‘Greatest bird painter of all time’ now nearly forgotten
In his day, Rex Brasher, of Chickadee Valley, just west of Kent, was lauded as the true heir to John James Audubon.
Brasher spent decades traipsing across the North American continent sketching birds. He transformed those sketches into 875 radiant watercolors, then published a gorgeous 12volume set of his paintings, “Birds and Trees of North America,” hand-coloring each print in each of the 100 sets he produced — an astonishing 90,000 prints in total.
The naturalist John Burroughs called Brasher “the greatest bird painter of all time.” In the 1930s, T. Gilbert Pearson, then president of the National Audubon Society, said Brasher’s watercolors were “the most beautiful things I have seen.”
And today — who knows him?
The state of Connecticut owns the paintings, but has nowhere to show them. They’ve been in storage, out of sight, since 1988, at the University of Connecticut Library in Storrs.

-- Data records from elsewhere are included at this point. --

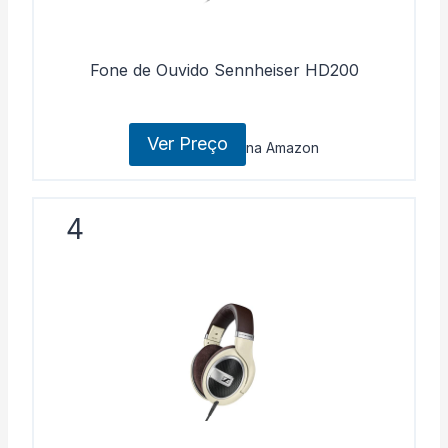
Fone de Ouvido Sennheiser HD200
Ver Preço
na Amazon
4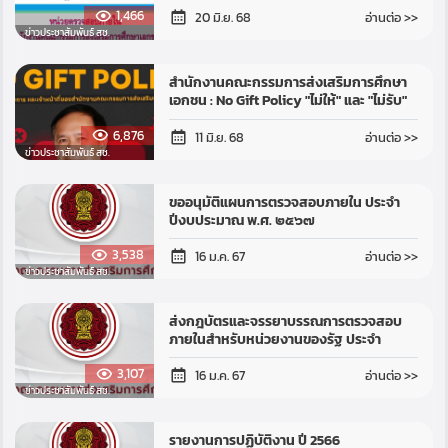
1,466
เอกชน สำนักงานปลัดกระทรวงศึกษาธิการ
อ่านต่อ >>
20 มิ.ย. 68
ข่าวประชาสัมพันธ์ สช.
สำนักงานคณะกรรมการส่งเสริมการศึกษา
เอกชน : No Gift Policy "ไม่ให้" และ "ไม่รับ"
ของขวัญและของกำนัลทุกประเภทจากการ
6,876
ปฏิบัติหน้าที่ ประจำปี 2569
อ่านต่อ >>
11 มิ.ย. 68
ข่าวประชาสัมพันธ์ สช.
ขออนุมัติแผนการตรวจสอบภายใน ประจำ
ปีงบประมาณ พ.ศ. ๒๕๖๗
3,538
อ่านต่อ >>
16 ม.ค. 67
ข่าวประชาสัมพันธ์ สช.
ส่งกฎบัตรและจรรยาบรรณการตรวจสอบ
ภายในสำหรับหน่วยงานของรัฐ ประจำ
ปีงบประมาณ ๒๕๖๗ และการเผยแพร่กฎ
3,107
บัตรฯ
อ่านต่อ >>
16 ม.ค. 67
ข่าวประชาสัมพันธ์ สช.
รายงานการปฏิบัติงาน ปี 2566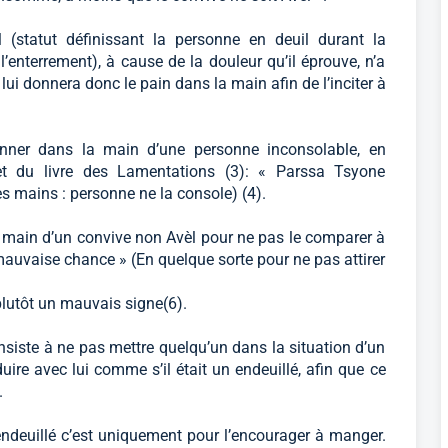
l (statut définissant la personne en deuil durant la
’enterrement), à cause de la douleur qu’il éprouve, n’a
 lui donnera donc le pain dans la main afin de l’inciter à
onner dans la main d’une personne inconsolable, en
rset du livre des Lamentations (3): « Parssa Tsyone
s mains : personne ne la console) (4).
a main d’un convive non Avèl pour ne pas le comparer à
mauvaise chance » (En quelque sorte pour ne pas attirer
 plutôt un mauvais signe(6).
onsiste à ne pas mettre quelqu’un dans la situation d’un
uire avec lui comme s’il était un endeuillé, afin que ce
.
deuillé c’est uniquement pour l’encourager à manger.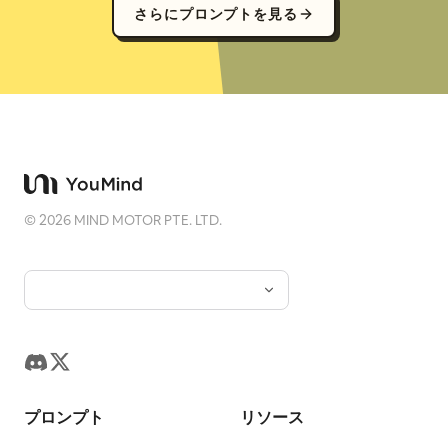
さらにプロンプトを見る
©
2026
MIND MOTOR PTE. LTD.
プロンプト
リソース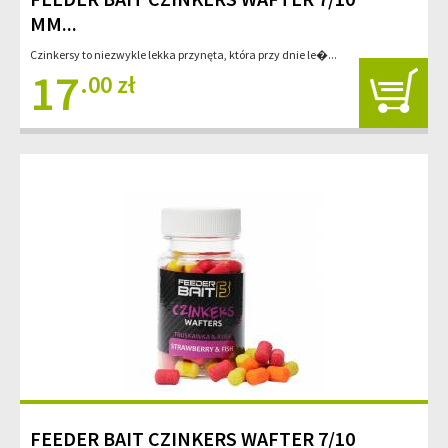
MM...
Czinkersy to niezwykle lekka przynęta, która przy dnie le�...
17
.00 zł
FEEDER BAIT CZINKERS WAFTER 7/10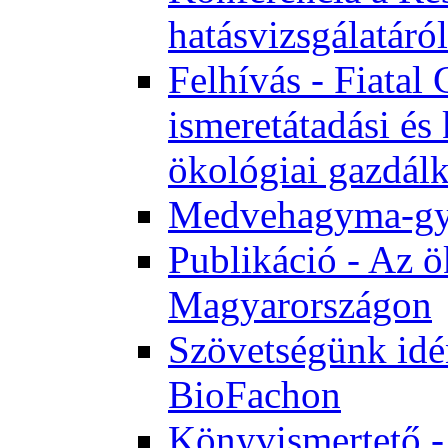
hatásvizsgálatáról
Felhívás - Fiata
ismeretátadási és
ökológiai gazdál
Medvehagyma-gyűj
Publikáció - Az ö
Magyarországon
Szövetségünk idén
BioFachon
Könyvismertető -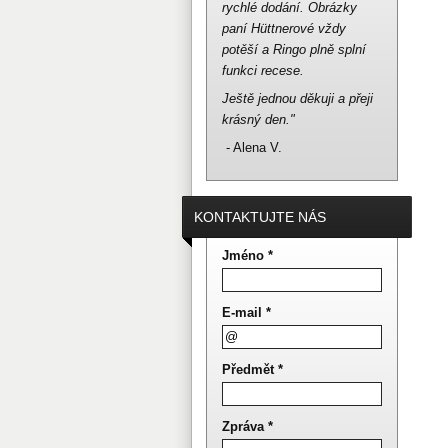
rychlé dodání.
Obrázky
paní Hüttnerové vždy
potěší a Ringo plně splní
funkci recese.
Ještě jednou děkuji a přeji
krásný den."
- Alena V.
KONTAKTUJTE NÁS
Jméno *
E-mail *
Předmět *
Zpráva *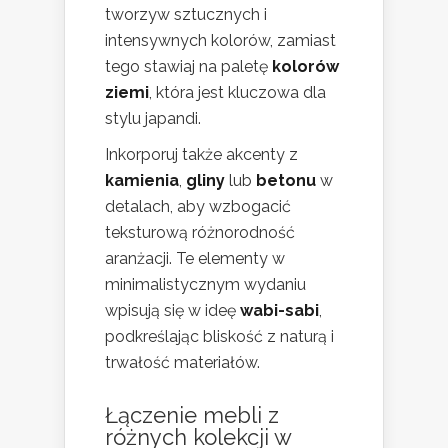
tworzyw sztucznych i
intensywnych kolorów, zamiast
tego stawiaj na paletę
kolorów
ziemi
, która jest kluczowa dla
stylu japandi.
Inkorporuj także akcenty z
kamienia
,
gliny
lub
betonu
w
detalach, aby wzbogacić
teksturową różnorodność
aranżacji. Te elementy w
minimalistycznym wydaniu
wpisują się w ideę
wabi-sabi
,
podkreślając bliskość z naturą i
trwałość materiałów.
Łączenie mebli z
różnych kolekcji w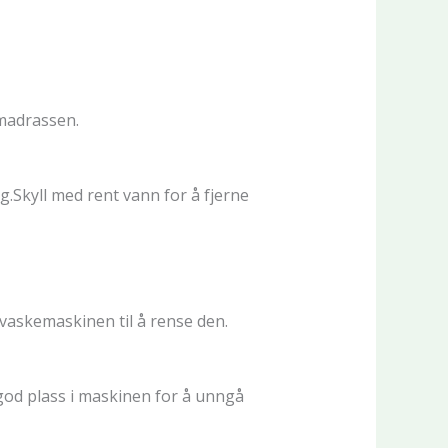
rmadrassen.
.Skyll med rent vann for å fjerne
vaskemaskinen til å rense den.
god plass i maskinen for å unngå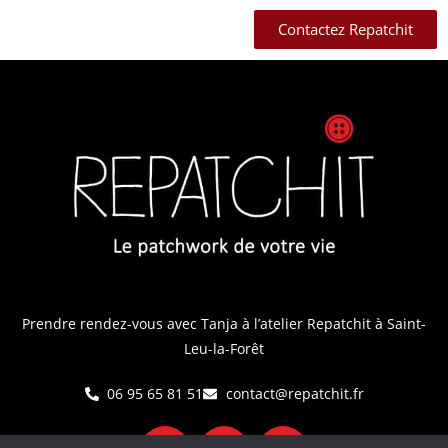
Contactez Repatchit
Prendre rendez-vous avec Tanja
à l’atelier Repatchit à Saint-
Leu-la-Forêt
06 95 65 81 51
contact@repatchit.fr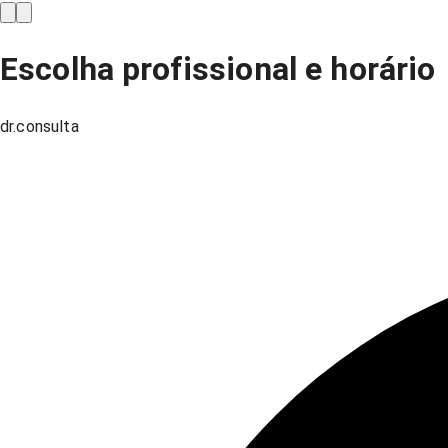
Escolha profissional e horário
dr.consulta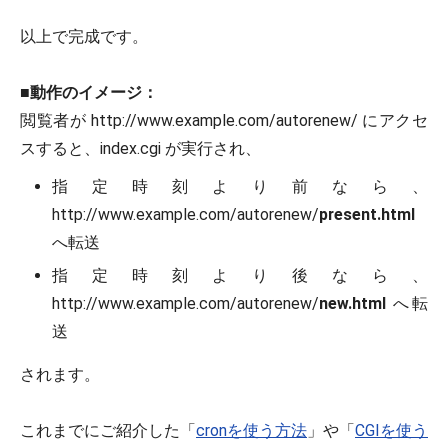
以上で完成です。
■
動作のイメージ：
閲覧者が http://www.example.com/autorenew/ にアクセ
スすると、index.cgi が実行され、
指定時刻より前なら、
http://www.example.com/autorenew/
present.html
へ転送
指定時刻より後なら、
http://www.example.com/autorenew/
new.html
へ転
送
されます。
これまでにご紹介した「
cronを使う方法
」や「
CGIを使う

Many of the volumes of “Birds and Trees of North America’’ sit in institutional libraries — UConn, Yale University and Trinity College all have sets. But others have been sliced up, their prints sold individually on the market.
And while there’s a Brasher Road in Wassaic, N.Y., three miles west of Kent, it’s unclear if motorists driving by have any idea who lived in the old farmhouse at the dirt road’s end or his heroic work there.
A group of Brasher devotes in Kent and Wassaic hope to restore his place in American art and ornithology. The Rex Brasher Association, formed about a decade ago, has a website Rexbrasher.org.
The association also has digital prints of a few of Brasher’s paintings so that people can get some idea of the glory that exists, hidden.
And it’s now trying to reorganize itself, to better spread the word.
“I think we are set for a major expansion,” said Don Cramer, of Kent, as one of the association’s members.
Rex Brasher — christened Reginald — was born in Brooklyn N.Y. in 1869. His father, Philip Marston Brasher, was a dedicated amateur ornithologist who taught his son to look seriously at birds.
Rex trained as an engraver at Tiffany & Co. but had no formal art instruction. Nevertheless, by 16, he was painting birds, and at age 20 set himself a goal — to paint all the species listed by the American Ornithological Union.
He sailed down the East Coast alone, sketching as he went. He worked odd jobs — carpenter, road hand, bookie’s assistant — as he traveled west to see the birds there.. He hired out on a fishing boat for two years to watch seagoing species off the Atlantic Coast. He became a jack-ofall-trades.
“He could do anything,” said Bob Meade, of Wassaic, a member of the association.
Meade’s grandparents befriended Brasher when he moved to a farmhouse in Wassaic — what he called Chickadee Valley — in 1911. The house had no electricity and Brasher — a lifelong bachelor who split 20 cords of wood a year to heat the place — would walk the three miles to Kent when he needed supplies.
Brasher twice destroyed all his paintings, unhappy with his work. But by 1928, he finished his watercolors to his own satisfaction — 875 paintings, compared to Audubon’s 489.
But he had monumental bad timing. He began selling “Birds and Trees of North America” when the Great Depression hit and many of his subscribers bailed on him.
The state of Connecticut bought his watercolors in 1941 for $72,290 but balked at building a planned museum for them at Kent Fall State Park. When the U.S. entered World War II, people forgot all about the Brasher Museum.
In 1953, the state began exhibiting Brasher’s paintings on a rotating basis at Harkness Memorial State Park’s mansion in Waterford. But direct sunlight and salt air are not good for watercolors and in 1988, the state removed the entire collection for safe keeping to the UConn Library, where it’s been ever since.
“The irony is that he wanted the art to be kept as a collection,’’ said Cynthia Ayers, of Wassaic and a member of the association. “He got his wish.”
Brasher died in 1960 in the Gaylordsville section of New Milford. His fame began to dissipate after his death.
Ayers said that Brasher — who painted birds realistically, in their natural settings — was an artist, but also an environmentalist and conservationist. Even in the 1920s, he could see
species being threatened.
“He was so ahead of his time,” she said.